-- Task instructions --
Examine each line of the data, and copy the ones containing "мальчик".

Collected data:
+ + + + + + +
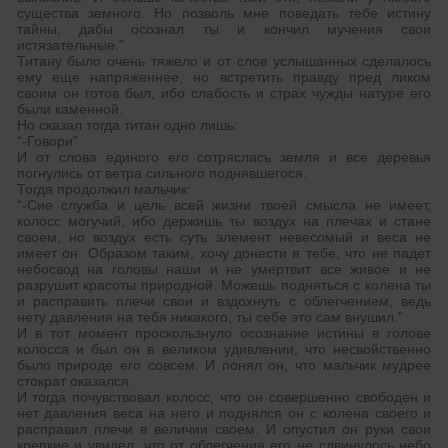
существа земного. Но позволь мне поведать тебе истину
тайны, дабы осознал ты и кончил мучения свои
истязательные.”
Титану было очень тяжело и от слов услышанных сделалось
ему еще напряженнее, но встретить правду пред ликом
своим он готов был, ибо слабость и страх чужды натуре его
были каменной.
Но сказал тогда титан одно лишь:
“-Говори”.
И от слова единого его сотряслась земля и все деревья
погнулись от ветра сильного поднявшегося.
Тогда продолжил мальчик:
“-Сие служба и цель всей жизни твоей смысла не имеет,
колосс могучий, ибо держишь ты воздух на плечах и стане
своем, но воздух есть суть элемент невесомый и веса не
имеет он. Образом таким, хочу донести я тебе, что не падет
небосвод на головы наши и не умертвит все живое и не
разрушит красоты природной. Можешь подняться с колена ты
и расправить плечи свои и вздохнуть с облегчением, ведь
нету давления на тебя никакого, ты себе это сам внушил.”
И в тот момент проскользнуло осознание истины в голове
колосса и был он в великом удивлении, что несвойственно
было природе его совсем. И понял он, что мальчик мудрее
стократ оказался.
И тогда почувствовал колосс, что он совершенно свободен и
нет давления веса на него и поднялся он с колена своего и
расправил плечи в величии своем. И опустил он руки свои
крепкие и увидел, что от облегчения его не сдвинулось небо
+ + + + + + +
-- Reply to the exercise --
Тогда продолжил мальчик:
было природе его совсем. И понял он, что мальчик мудрее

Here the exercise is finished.